Our common ground is quite significant. In substance, we agree.

Renew, Rick, and I agree that women audibly and visibly prayed and prophesied in the Corinthian assemblies. They served as leaders (Renew affirms this language in their conclusion) in the assembly while at the same time honoring their heads (whatever that may mean). Rick is quite explicit about this leadership because these are the women who covered their heads in the Roman cults, and Paul wants to continue that practice for women who lead in prayer and prophecy. This is why I moved from “no participation” to “limited participation” in my own journey. When I got to know Rick and came to some understanding of his position, my advocacy for “limited participation” was confirmed.  I thank Rick for the way he contributed to my own story

We also agree that Paul is talking about men and women in general rather than specifically husbands and wives. I did not make a sustained argument about that as Rick does in the review, but I agree with him. At the same time, this is part of the difficulty of the text—there are legitimate reasons for thinking Paul is only talking about husbands and wives. I don’t think we can say definitively. Nevertheless, I agree with Rick on this one.

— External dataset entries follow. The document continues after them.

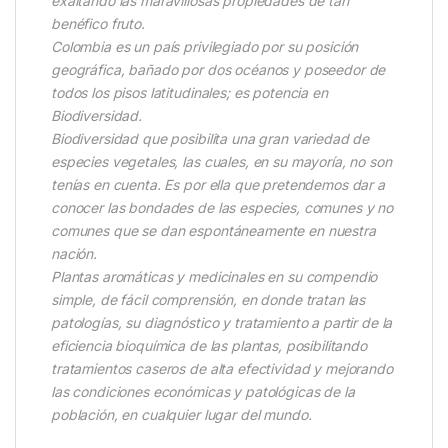
exaltando las maravillosas propiedades de tan
benéfico fruto.
Colombia es un país privilegiado por su posición
geográfica, bañado por dos océanos y poseedor de
todos los pisos latitudinales; es potencia en
Biodiversidad.
Biodiversidad que posibilita una gran variedad de
especies vegetales, las cuales, en su mayoría, no son
tenías en cuenta. Es por ella que pretendemos dar a
conocer las bondades de las especies, comunes y no
comunes que se dan espontáneamente en nuestra
nación.
Plantas aromáticas y medicinales en su compendio
simple, de fácil comprensión, en donde tratan las
patologías, su diagnóstico y tratamiento a partir de la
eficiencia bioquímica de las plantas, posibilitando
tratamientos caseros de alta efectividad y mejorando
las condiciones económicas y patológicas de la
población, en cualquier lugar del mundo.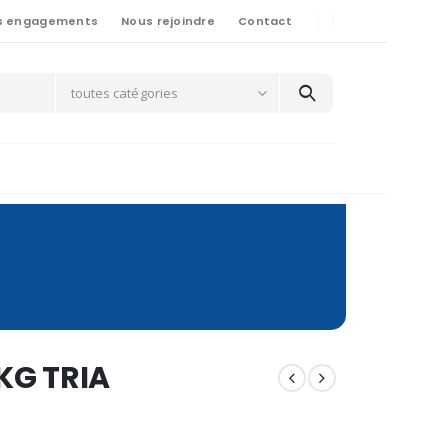
s engagements
Nous rejoindre
Contact
toutes catégories
 KG TRIA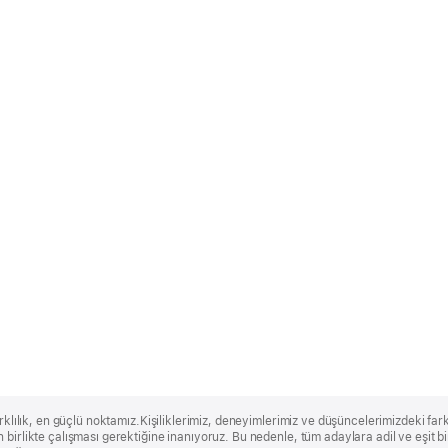
rklılık, en güçlü noktamız.Kişiliklerimiz, deneyimlerimiz ve düşüncelerimizdeki farklı
 birlikte çalışması gerektiğine inanıyoruz. Bu nedenle, tüm adaylara adil ve eşit 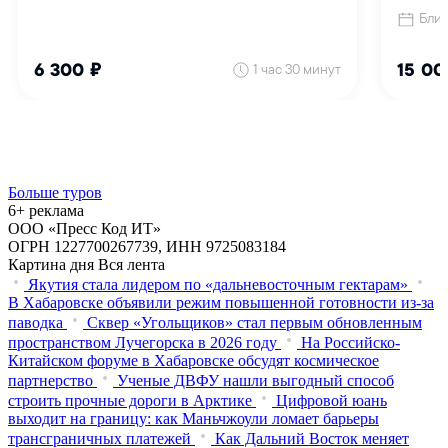
Больше туров
6+ реклама
ООО «Пресс Код ИТ»
ОГРН 1227700267739, ИНН 9725083184
Картина дня
Вся лента
Якутия стала лидером по «дальневосточным гектарам»
В Хабаровске объявили режим повышенной готовности из‑за
паводка
Сквер «Угольщиков» стал первым обновленным
пространством Лучегорска в 2026 году
На Российско-
Китайском форуме в Хабаровске обсудят космическое
партнерство
Ученые ДВФУ нашли выгодный способ
строить прочные дороги в Арктике
Цифровой юань
выходит на границу: как Маньчжоули ломает барьеры
трансграничных платежей
Как Дальний Восток меняет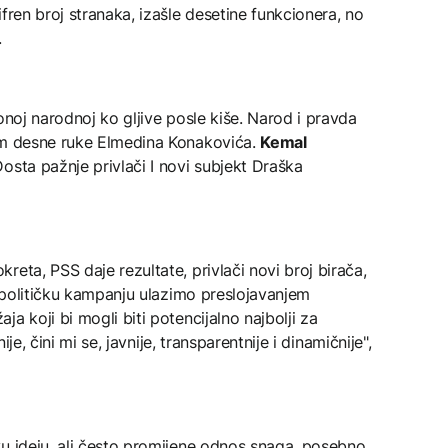
fren broj stranaka, izašle desetine funkcionera, no
.
onoj narodnoj ko gljive posle kiše. Narod i pravda
kom desne ruke Elmedina Konakovića.
Kemal
osta pažnje privlači I novi subjekt Draška
eta, PSS daje rezultate, privlači novi broj birača,
u političku kampanju ulazimo preslojavanjem
a koji bi mogli biti potencijalno najbolji za
ije, čini mi se, javnije, transparentnije i dinamičnije",
vu ideju, ali često promijene odnos snaga, posebno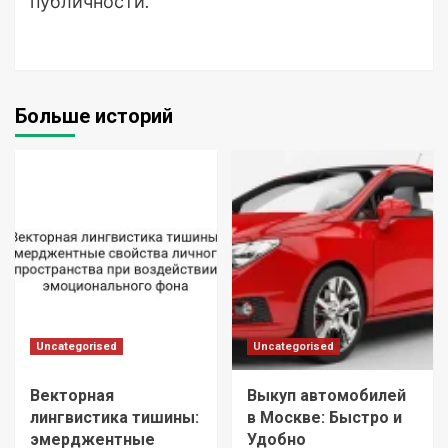
публичности.
Больше историй
Uncategorised
Uncategorised
Векторная
Выкуп автомобилей
лингвистика тишины:
в Москве: Быстро и
эмерджентные
Удобно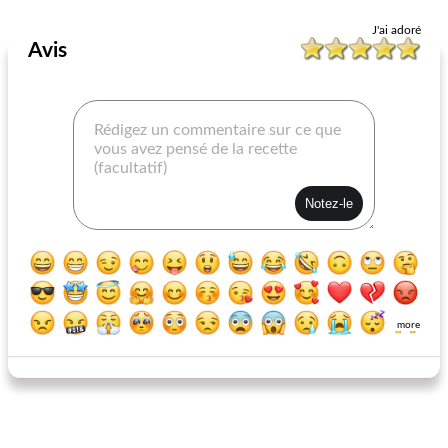
Tarte
500
min
Tarte
75
min
J'ai adoré
Avis
tarte à la citrouille pour congélateur avec croûte de gingembre
tarte aux pommes et aux abricots
more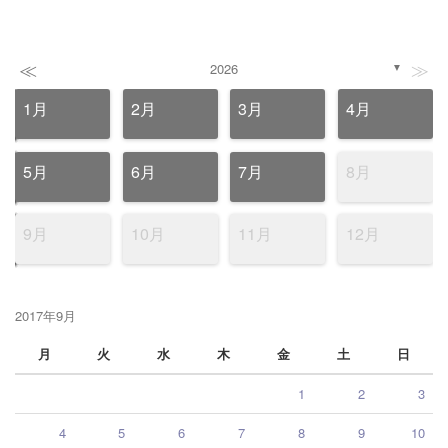
≪
≫
2026
▼
1月
2月
3月
4月
5月
6月
7月
8月
9月
10月
11月
12月
2017年9月
月
火
水
木
金
土
日
1
2
3
4
5
6
7
8
9
10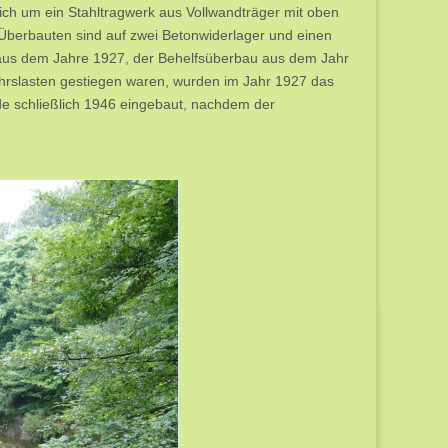
ch um ein Stahltragwerk aus Vollwandträger mit oben
berbauten sind auf zwei Betonwiderlager und einen
d aus dem Jahre 1927, der Behelfsüberbau aus dem Jahr
ehrslasten gestiegen waren, wurden im Jahr 1927 das
de schließlich 1946 eingebaut, nachdem der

We also agree that the assembly of 1 Corinthians 11:2-16 is the same as the assembly of 1 Corinthians 11:17-34. In fact, we agree that 1 Corinthians 11-14 as a whole is discussing the practices of the same Corinthian assembly.

On Headship

Rick believes a “straightforward reading of the text” reveals that kephalē (head) “means authority.” According to Rick, Paul intentionally changed the Roman practice to conform to what Rick calls “a biblical doctrine of headship,” which entails some kind of gender distinction. For Rick, this gender distinction is about authority because in 1 Corinthians 11:3 “head” means “authority.” Yet, it is possible this gender distinction is about something else if “head” does not mean “authority.”

I make no sustained argument in the book about the meaning of kephalē. My point is, and I say this several times, that even if “head” means “authority,” women still participated in ways that led the assembly in Corinth. That is my major interest in Part 3, and it is a point upon which Renew, Rick, and I agree. Whatever kephalē means (even if it means authority or rank), it does not prohibit the audible and visible leadership of women through praying and prophesying in the assembly. In fact, women, when covered, actually honor their heads as they pray and prophesy in the assembly. Renew agrees.

Nevertheless, because the review stresses that male authority is rooted in a proper understanding of kephalē and suggests this is the main reason Paul institutes gender distinctions for the head-covering contrary to Roman worship practices, I digress to say a few words beyond anything I said in the book.

The fundamental problem with the English translation of “head” is that it is a literal translation of kephalē. Typically, that is not a problem at all. However, in this case, Paul is using the word metaphorically. He is not referring to the literal “head” but is using a figure of speech to say something about the relationship one sustains to the other (God to Christ, Christ to man, man to woman, 1 Corinthians 11:3). Translating it literally is a problem because the English word “head” has prominent meanings that do not belong prominently to the Greek word kephalē. While “authority” is one of the potential metaphorical meanings of the word, it is not a dominant one in classical Greek. Consequently, the association English readers attach to the word “head” are not immediately appropriate for what kephalē potentially intends as a metaphor in Greek culture. Another metaphorical meaning for kephalē is “source of life” or “origin.”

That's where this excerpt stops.